- Page layout parsing data
================

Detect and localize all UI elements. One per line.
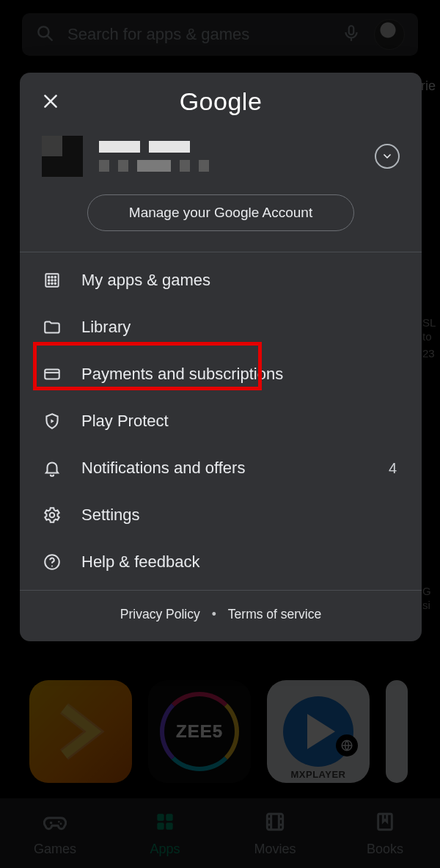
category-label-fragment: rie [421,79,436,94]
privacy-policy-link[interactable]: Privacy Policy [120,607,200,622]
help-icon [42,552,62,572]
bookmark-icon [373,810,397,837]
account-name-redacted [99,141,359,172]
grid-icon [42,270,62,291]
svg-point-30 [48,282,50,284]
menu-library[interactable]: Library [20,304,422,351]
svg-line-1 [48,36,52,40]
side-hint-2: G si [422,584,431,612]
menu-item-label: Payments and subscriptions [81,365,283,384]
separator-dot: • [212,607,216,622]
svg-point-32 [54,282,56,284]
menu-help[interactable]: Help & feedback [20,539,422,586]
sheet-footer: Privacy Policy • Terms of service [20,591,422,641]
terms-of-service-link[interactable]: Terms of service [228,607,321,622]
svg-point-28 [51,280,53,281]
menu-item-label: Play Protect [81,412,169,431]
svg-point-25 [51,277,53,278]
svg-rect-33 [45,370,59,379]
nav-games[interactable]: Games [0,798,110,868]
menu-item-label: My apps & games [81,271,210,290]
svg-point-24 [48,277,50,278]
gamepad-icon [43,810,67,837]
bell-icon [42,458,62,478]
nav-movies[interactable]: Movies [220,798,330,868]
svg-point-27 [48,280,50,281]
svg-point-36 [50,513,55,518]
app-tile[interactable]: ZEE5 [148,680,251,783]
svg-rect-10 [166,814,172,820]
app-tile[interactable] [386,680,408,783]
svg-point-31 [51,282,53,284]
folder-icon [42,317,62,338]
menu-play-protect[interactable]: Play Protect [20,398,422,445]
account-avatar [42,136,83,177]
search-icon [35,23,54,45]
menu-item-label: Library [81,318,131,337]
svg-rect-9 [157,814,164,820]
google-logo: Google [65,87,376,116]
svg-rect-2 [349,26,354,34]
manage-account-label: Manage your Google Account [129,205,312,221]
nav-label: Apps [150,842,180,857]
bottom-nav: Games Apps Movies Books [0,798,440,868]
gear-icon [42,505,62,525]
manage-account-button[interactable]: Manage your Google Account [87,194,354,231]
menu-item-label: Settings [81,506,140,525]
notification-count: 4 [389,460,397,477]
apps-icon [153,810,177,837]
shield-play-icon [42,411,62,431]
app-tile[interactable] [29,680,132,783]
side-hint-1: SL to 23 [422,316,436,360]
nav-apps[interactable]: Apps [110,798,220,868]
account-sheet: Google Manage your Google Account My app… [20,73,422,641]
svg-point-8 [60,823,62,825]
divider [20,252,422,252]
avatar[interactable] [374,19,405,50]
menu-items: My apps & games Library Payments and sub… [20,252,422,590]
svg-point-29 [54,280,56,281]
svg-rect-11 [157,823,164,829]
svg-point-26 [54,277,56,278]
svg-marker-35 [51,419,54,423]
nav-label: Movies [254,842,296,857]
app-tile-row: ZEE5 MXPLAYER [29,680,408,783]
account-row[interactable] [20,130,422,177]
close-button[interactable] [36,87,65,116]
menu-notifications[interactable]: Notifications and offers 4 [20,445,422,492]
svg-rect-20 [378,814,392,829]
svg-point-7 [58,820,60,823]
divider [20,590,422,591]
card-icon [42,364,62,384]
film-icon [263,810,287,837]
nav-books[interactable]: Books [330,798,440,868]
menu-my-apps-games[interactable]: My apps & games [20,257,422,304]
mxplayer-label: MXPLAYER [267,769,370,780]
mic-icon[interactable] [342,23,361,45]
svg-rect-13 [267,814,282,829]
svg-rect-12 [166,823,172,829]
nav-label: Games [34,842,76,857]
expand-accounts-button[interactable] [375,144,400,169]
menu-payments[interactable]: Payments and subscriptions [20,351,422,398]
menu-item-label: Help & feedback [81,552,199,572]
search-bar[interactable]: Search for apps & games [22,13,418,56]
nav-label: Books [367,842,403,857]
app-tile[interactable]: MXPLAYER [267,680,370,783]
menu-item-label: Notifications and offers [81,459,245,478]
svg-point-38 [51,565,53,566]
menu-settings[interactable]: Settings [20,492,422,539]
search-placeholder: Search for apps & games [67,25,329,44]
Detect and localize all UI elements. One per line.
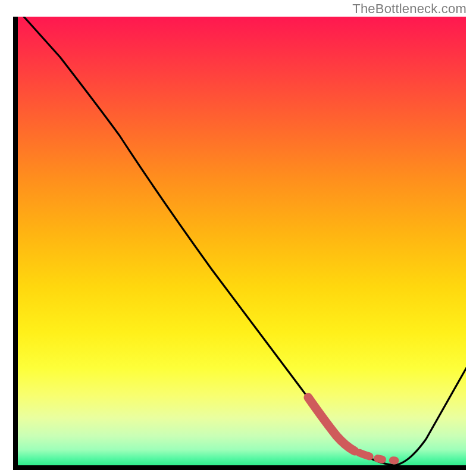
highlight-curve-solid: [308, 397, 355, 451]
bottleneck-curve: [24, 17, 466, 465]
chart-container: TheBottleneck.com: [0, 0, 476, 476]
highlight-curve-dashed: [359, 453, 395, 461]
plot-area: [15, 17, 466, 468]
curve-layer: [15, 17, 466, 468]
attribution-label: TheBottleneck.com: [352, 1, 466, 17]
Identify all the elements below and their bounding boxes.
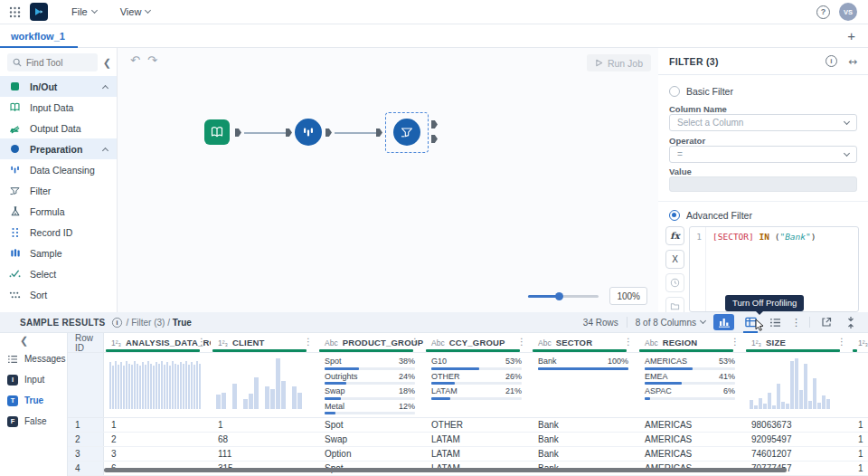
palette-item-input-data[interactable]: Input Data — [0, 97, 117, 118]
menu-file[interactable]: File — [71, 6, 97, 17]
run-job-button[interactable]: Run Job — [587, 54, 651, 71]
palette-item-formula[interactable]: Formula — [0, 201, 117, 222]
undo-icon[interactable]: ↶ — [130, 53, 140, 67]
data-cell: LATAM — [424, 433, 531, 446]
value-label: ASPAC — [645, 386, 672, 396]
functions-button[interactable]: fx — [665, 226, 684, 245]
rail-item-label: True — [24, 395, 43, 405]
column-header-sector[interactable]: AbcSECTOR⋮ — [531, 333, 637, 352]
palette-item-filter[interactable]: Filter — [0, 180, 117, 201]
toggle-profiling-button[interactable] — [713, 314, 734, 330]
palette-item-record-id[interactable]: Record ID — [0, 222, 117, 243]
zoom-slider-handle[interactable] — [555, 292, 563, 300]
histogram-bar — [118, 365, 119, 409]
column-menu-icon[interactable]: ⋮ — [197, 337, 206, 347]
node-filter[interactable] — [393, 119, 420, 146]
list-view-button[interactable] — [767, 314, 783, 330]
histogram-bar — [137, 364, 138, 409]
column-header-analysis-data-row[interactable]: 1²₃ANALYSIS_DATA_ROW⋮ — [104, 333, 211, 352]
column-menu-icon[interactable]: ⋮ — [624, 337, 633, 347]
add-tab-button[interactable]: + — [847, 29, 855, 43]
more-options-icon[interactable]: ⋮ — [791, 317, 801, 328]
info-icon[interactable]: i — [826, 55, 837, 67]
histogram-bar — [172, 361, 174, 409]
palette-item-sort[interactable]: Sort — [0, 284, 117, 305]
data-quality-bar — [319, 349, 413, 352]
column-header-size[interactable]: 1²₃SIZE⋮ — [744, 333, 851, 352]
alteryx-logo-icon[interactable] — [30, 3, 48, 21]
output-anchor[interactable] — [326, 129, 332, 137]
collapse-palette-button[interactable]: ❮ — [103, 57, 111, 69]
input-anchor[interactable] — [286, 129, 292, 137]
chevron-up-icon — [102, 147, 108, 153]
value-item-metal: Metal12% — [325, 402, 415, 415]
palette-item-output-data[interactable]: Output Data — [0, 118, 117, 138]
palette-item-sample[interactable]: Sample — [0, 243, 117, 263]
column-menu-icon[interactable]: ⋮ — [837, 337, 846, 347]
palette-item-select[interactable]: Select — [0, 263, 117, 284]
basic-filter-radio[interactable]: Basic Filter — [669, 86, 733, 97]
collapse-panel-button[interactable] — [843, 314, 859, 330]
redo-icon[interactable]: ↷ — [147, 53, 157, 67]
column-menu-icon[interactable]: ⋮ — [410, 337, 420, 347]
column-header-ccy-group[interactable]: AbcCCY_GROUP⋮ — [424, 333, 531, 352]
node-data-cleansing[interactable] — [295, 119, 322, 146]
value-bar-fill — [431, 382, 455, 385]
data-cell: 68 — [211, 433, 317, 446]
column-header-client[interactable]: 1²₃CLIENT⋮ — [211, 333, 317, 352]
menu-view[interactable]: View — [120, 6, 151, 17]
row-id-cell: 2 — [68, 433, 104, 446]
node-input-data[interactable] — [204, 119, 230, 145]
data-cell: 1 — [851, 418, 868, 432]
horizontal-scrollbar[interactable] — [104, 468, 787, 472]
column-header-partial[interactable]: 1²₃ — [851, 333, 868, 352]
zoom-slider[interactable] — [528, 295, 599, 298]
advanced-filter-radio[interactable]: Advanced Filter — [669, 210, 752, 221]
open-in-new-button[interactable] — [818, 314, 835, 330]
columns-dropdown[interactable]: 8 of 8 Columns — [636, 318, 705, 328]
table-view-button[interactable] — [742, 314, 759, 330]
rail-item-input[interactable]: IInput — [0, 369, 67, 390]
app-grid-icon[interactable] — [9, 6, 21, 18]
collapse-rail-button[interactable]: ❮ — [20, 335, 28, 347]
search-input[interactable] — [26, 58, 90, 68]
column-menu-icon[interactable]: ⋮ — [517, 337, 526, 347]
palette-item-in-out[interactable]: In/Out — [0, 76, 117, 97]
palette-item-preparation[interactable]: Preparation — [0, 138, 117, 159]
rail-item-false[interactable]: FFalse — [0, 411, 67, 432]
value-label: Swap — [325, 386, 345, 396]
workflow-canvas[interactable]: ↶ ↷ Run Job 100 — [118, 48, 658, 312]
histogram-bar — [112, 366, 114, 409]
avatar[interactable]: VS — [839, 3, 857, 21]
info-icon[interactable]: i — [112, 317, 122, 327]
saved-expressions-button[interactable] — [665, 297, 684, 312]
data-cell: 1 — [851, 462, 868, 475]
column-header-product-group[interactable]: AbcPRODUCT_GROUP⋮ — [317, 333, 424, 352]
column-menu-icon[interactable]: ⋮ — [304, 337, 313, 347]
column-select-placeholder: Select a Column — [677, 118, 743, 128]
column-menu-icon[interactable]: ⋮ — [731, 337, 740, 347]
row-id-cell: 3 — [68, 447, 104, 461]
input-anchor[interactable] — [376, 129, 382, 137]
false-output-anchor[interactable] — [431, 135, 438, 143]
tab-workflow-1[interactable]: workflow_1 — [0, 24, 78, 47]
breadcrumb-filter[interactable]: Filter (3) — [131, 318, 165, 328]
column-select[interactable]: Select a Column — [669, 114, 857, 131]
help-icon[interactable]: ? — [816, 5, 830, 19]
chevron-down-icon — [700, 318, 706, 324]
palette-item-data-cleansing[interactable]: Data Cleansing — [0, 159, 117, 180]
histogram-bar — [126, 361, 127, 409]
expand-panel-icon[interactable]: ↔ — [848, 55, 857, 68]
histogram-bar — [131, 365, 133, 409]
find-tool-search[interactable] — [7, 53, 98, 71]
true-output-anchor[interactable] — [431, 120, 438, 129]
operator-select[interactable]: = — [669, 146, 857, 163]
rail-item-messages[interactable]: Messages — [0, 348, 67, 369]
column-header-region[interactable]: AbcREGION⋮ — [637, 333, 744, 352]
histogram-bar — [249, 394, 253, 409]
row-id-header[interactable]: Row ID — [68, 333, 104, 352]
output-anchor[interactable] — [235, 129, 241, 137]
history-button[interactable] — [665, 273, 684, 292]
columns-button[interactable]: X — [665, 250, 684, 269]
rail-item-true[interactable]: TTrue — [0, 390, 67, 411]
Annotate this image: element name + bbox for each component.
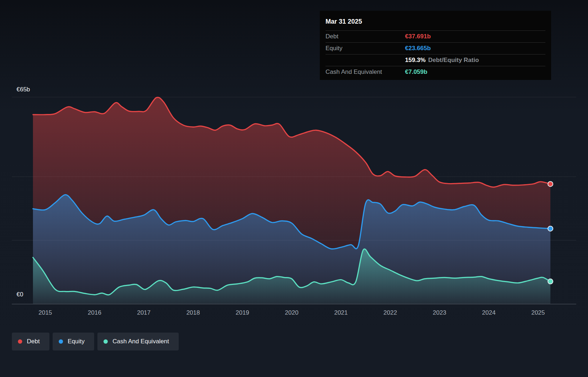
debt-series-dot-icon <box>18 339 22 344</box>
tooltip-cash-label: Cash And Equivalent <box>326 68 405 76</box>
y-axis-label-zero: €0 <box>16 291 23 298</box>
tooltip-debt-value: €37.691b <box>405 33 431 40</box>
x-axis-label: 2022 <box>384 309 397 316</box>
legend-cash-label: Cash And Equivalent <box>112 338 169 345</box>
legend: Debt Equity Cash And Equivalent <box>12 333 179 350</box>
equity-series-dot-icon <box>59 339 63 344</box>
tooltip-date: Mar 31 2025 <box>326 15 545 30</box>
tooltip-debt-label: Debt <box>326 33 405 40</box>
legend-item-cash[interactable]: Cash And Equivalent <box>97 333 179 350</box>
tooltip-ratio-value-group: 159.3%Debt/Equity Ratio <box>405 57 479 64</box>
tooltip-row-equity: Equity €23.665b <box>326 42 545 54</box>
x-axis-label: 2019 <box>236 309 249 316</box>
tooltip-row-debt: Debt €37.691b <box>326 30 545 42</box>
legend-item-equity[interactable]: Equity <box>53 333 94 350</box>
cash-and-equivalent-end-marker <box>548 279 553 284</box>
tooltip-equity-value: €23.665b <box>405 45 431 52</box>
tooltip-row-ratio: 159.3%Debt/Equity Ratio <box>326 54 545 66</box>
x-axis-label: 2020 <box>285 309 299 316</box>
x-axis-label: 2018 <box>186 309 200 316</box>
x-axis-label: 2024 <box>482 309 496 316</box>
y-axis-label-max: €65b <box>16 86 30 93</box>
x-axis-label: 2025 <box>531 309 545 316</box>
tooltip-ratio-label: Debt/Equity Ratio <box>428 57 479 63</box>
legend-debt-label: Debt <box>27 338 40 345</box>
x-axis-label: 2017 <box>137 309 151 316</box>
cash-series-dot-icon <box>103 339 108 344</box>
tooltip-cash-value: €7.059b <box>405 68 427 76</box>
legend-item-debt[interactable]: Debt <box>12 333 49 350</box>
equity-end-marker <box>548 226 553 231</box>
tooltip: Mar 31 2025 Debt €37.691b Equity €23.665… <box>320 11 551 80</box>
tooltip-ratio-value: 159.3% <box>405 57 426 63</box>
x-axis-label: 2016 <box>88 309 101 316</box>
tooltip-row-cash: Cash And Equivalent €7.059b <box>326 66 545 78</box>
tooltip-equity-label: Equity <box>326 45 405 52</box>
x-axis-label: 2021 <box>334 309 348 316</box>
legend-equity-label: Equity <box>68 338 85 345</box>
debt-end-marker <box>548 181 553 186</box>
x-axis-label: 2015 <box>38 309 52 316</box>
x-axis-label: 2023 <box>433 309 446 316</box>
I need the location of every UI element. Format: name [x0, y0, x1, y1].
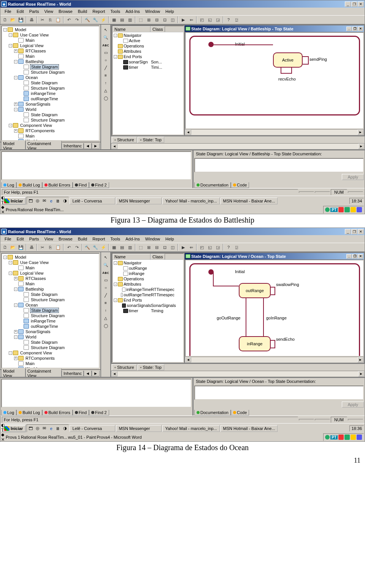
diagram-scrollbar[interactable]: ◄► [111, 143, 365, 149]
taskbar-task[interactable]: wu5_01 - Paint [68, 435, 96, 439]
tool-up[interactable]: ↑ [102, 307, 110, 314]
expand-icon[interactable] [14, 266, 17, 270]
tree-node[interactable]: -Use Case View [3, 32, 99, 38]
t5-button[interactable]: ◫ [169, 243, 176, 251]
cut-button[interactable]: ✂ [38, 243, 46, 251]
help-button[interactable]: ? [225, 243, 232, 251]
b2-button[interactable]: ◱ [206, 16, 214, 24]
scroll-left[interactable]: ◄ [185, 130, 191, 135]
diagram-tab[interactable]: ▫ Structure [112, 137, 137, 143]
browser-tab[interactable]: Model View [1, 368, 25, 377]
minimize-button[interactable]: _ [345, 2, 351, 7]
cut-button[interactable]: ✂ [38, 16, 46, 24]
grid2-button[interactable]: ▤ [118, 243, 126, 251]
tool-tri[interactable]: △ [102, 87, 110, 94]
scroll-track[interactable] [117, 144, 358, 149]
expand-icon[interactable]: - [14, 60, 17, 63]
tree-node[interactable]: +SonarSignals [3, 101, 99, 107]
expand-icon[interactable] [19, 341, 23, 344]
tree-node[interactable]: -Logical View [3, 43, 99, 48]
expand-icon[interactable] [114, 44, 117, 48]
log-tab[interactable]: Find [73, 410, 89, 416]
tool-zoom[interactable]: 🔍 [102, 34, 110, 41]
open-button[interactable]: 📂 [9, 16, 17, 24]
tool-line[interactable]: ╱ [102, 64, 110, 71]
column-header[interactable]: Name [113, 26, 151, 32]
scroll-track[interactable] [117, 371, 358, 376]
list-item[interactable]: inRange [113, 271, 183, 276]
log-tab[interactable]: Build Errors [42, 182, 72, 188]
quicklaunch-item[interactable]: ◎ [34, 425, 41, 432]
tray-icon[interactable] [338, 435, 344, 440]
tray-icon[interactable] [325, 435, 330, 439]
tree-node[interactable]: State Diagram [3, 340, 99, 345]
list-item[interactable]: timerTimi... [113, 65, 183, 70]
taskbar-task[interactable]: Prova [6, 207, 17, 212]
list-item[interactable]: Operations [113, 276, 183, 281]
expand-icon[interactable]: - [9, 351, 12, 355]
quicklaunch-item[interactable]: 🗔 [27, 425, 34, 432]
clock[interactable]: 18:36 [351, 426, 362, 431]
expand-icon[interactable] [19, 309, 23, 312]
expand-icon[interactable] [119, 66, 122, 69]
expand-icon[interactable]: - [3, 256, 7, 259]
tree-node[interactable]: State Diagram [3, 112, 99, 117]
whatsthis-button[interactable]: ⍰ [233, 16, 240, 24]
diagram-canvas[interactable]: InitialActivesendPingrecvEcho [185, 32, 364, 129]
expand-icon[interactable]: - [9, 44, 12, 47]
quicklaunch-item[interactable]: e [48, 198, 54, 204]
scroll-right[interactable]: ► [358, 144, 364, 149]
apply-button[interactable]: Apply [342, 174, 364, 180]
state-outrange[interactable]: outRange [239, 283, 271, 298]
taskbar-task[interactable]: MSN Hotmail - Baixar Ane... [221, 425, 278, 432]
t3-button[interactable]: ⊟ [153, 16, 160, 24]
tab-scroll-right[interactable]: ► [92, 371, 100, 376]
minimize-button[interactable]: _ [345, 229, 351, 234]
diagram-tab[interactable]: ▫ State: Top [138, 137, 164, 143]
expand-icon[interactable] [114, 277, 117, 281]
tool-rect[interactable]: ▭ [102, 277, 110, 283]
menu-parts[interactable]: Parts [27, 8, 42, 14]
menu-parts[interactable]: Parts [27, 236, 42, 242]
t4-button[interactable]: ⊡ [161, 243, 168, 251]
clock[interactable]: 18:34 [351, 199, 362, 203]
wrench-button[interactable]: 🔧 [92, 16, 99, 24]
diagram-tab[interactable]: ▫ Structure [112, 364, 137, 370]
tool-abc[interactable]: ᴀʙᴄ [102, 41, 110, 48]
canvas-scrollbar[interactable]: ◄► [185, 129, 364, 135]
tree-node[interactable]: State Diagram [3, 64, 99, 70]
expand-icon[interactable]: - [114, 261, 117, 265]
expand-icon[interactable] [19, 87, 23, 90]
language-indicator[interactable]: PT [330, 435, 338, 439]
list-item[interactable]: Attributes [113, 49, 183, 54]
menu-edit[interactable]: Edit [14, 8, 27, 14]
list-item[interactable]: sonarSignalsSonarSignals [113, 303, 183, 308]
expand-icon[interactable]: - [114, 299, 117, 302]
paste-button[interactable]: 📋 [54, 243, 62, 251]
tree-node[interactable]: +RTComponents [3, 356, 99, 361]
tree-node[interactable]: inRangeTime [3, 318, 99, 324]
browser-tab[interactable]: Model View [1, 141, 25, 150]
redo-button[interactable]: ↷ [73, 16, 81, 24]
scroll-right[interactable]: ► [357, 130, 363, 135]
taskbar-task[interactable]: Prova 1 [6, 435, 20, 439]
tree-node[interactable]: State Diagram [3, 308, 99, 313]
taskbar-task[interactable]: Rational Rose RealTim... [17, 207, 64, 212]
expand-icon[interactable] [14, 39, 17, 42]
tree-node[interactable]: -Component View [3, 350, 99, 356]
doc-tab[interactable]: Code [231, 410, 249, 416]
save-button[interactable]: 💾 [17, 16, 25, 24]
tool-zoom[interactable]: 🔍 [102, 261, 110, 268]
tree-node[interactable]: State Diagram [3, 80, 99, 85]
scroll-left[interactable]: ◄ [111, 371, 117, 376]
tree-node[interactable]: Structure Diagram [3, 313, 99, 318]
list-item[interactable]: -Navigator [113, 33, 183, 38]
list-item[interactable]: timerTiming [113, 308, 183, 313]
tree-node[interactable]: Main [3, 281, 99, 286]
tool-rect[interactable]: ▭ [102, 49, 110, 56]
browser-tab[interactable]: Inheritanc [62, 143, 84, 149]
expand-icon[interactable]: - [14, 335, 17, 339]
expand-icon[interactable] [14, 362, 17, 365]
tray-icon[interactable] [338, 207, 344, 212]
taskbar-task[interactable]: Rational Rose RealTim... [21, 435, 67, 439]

================

Look through the entries above and report each line where the string "slider" occurs.

zoom-slider-handle[interactable] — [555, 292, 563, 300]
zoom-slider[interactable] — [528, 295, 599, 298]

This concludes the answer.